I'm quite new to Scala so apologies for the very basic question.
I have this great on liner that checks if a number is a prime. What I'm trying to do with it is allowing the function to take in an Array and spit out the out the prime numbers.
How can I best achieve this? Is it possible to do so in a one liner as well? Thanks!
def isPrime(num: Int): Boolean = (2 to num) forall (x => num % x != 0)
I'm trying to do with it is allowing the function to take in an Array and spit out the out the prime numbers
You can do the following
def primeNumbs(numbers: Array[Int]) = numbers.filter(x => !((2 until x-1) exists (x % _ == 0)) && x > 1)
and if you pass in array of numbers as
println(primeNumbs(Array(1,2,3,6,7,10,11)).toList)
You should be getting
List(2, 3, 7, 11)
I hope the answer is helpful
Note: your isPrime function doesn't work
You can use this method
def isPrime(num : Int) : Boolean = {
((1 to num).filter(e => (num % e == 0)).size) == 2
}
isPrime: (num: Int)Boolean
scala> (1 to 100) filter(isPrime(_)) foreach(e=> print(e+" "))
2 3 5 7 11 13 17 19 23 29 31 37 41 43 47 53 59 61 67 71 73 79 83 89 97
Your isPrime seems completely broken.
Even if you replace to by until, it will still return strange results for 0 and 1.

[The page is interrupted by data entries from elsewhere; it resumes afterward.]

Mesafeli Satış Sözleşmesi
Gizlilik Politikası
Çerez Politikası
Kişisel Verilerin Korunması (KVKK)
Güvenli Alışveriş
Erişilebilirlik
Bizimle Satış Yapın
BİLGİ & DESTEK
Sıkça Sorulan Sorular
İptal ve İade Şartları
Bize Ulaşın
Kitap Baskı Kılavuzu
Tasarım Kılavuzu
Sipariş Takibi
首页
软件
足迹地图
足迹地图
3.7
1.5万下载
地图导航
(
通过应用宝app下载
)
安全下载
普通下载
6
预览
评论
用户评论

Here is a very simple implementation that returns the correct results for 0 and 1, and checks only divisors smaller than (approximately) sqrt(n) instead of n:
def isPrime(n: Int) =
n == 2 ||
(n > 1 && (2 to (math.sqrt(n).toInt + 1)).forall(n % _ > 0))
Now you can filter primes from a range (or a list):
(0 to 10000).filter(isPrime).foreach(println)

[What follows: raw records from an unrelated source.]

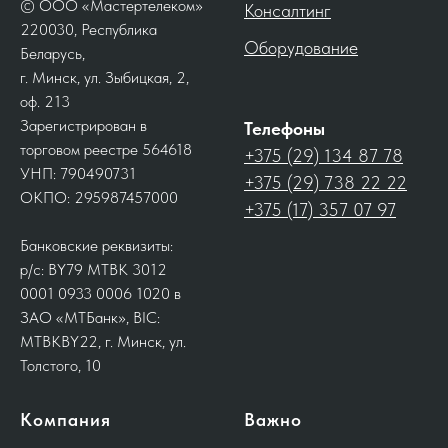
© ООО «Мастертелеком»
Консалтинг
220030, Республика
Оборудование
Беларусь,
г. Минск, ул. Зыбицкая, 2,
оф. 213
Зарегистрирован в
Телефоны
торговом реестре 564618
+375 (29) 134 87 78
УНП: 790490731
+375 (29) 738 22 22
ОКПО: 295987457000
+375 (17) 357 07 97
Банковские реквизиты:
р/с: BY79 MTBK 3012
0001 0933 0006 1020 в
ЗАО «МТБанк», BIC:
MTBKBY22, г. Минск, ул.
Толстого, 10
Компания
Важно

You could also write it like this:
0 to 10000 filter isPrime foreach println
But this version with explicit lambdas probably generalizes better, even though it's not necessary in this particular case:
(0 to 10000).filter(n => isPrime(n)).foreach(n => println(n))
In understand that the prime function may be the objective of your assignment/task/interest, but note that's already available in the JVM as BigInteger.isProbablePrime(). With that, and the fact that Scala can call Java transparently, try the following filter:
import java.math.BigInteger
val r = (1 to 100).filter { BigInteger.valueOf(_).isProbablePrime(25) }.mkString(", ")
// "2, 3, 5, 7, 11, 13, 17, 19, 23, 29, 31, 37, 41, 43, 47, 53, 59, 61, 67, 71, 73, 79, 83, 89, 97"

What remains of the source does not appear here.